Data provided Block Start

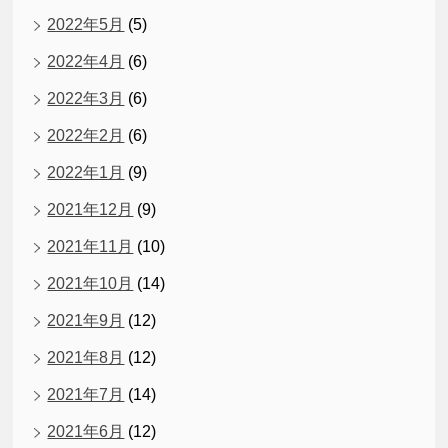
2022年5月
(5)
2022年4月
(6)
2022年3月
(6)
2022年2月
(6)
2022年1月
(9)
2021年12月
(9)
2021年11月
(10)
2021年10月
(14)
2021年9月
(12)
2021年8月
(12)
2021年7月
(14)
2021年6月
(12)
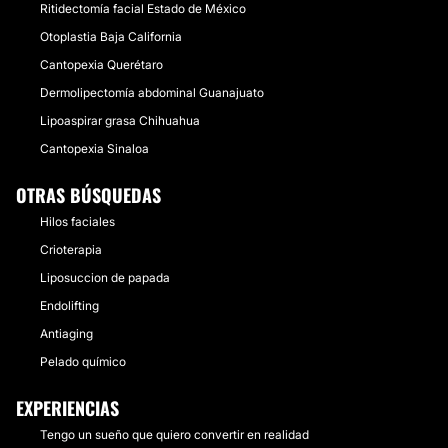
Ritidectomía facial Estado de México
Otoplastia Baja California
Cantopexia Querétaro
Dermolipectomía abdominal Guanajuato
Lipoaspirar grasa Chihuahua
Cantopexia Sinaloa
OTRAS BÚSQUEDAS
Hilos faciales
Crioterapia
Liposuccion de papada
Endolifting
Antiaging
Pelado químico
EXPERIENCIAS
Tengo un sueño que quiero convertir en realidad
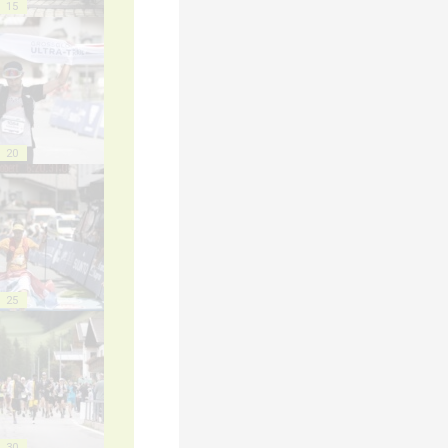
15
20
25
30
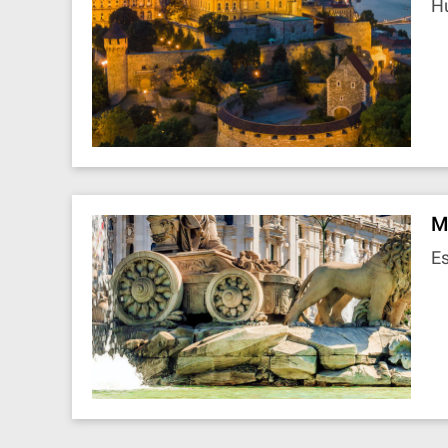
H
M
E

Data provided Block End
Data provided Block Start

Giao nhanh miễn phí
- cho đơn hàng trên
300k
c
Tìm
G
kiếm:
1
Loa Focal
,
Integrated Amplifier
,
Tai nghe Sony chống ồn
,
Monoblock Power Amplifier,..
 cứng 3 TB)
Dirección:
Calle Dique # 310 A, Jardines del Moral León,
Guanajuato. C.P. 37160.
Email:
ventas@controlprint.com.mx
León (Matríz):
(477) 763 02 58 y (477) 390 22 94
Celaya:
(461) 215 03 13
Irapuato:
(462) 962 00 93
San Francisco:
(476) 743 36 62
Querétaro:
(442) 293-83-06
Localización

Data provided Block End
Data provided Block Start

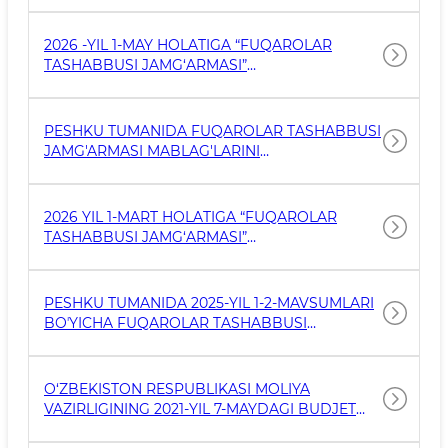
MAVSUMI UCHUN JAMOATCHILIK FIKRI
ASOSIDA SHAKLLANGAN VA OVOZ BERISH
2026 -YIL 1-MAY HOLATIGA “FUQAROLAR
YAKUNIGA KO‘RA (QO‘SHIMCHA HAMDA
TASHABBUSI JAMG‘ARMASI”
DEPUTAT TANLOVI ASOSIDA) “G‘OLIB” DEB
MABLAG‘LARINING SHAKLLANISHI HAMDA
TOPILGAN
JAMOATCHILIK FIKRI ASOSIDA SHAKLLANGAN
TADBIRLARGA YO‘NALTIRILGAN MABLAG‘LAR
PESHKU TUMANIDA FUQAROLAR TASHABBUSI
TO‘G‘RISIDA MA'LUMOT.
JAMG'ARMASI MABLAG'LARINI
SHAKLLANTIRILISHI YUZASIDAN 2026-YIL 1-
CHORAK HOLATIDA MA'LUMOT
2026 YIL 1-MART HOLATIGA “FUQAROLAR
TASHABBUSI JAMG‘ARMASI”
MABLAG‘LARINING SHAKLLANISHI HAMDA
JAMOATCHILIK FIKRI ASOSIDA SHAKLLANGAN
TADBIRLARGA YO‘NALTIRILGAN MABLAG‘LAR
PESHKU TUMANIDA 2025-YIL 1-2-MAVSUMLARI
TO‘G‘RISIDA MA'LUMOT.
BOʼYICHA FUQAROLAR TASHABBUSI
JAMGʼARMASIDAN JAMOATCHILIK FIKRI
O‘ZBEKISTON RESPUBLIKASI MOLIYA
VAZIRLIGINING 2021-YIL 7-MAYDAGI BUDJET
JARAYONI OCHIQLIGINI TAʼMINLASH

Data provided Block End

Where does the word "ASOSIDA" occur in the data? Copy every line that has it.

(Solution)
ASOSIDA SHAKLLANGAN VA OVOZ BERISH
DEPUTAT TANLOVI ASOSIDA) “G‘OLIB” DEB
JAMOATCHILIK FIKRI ASOSIDA SHAKLLANGAN
JAMOATCHILIK FIKRI ASOSIDA SHAKLLANGAN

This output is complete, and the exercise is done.